## [Work instructions]
Give an exact copy of the data that follows, but none of its pictures.

## [Records for the exercise]
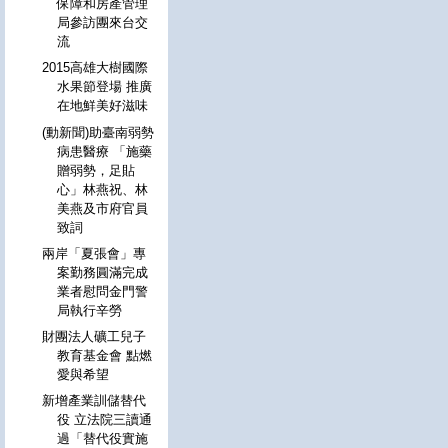
保障和房產管理
局參訪團來台交
流
2015高雄大樹國際
水果節登場 推廣
在地鮮美好滋味
(動新聞)助臺南弱勢
病患醫療 「施藥
贈弱勢，足貼
心」林燕祝、林
美燕及市府官員
致詞
兩岸「夏張會」專
案勤務圓滿完成
業者慰問金門警
局執行辛勞
財團法人礦工兒子
教育基金會 點燃
愛與希望
新增產業訓儲替代
役 立法院三讀通
過「替代役實施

## [Task result]
保障和房產管理
局參訪團來台交
流
2015高雄大樹國際
水果節登場 推廣
在地鮮美好滋味
(動新聞)助臺南弱勢
病患醫療 「施藥
贈弱勢，足貼
心」林燕祝、林
美燕及市府官員
致詞
兩岸「夏張會」專
案勤務圓滿完成
業者慰問金門警
局執行辛勞
財團法人礦工兒子
教育基金會 點燃
愛與希望
新增產業訓儲替代
役 立法院三讀通
過「替代役實施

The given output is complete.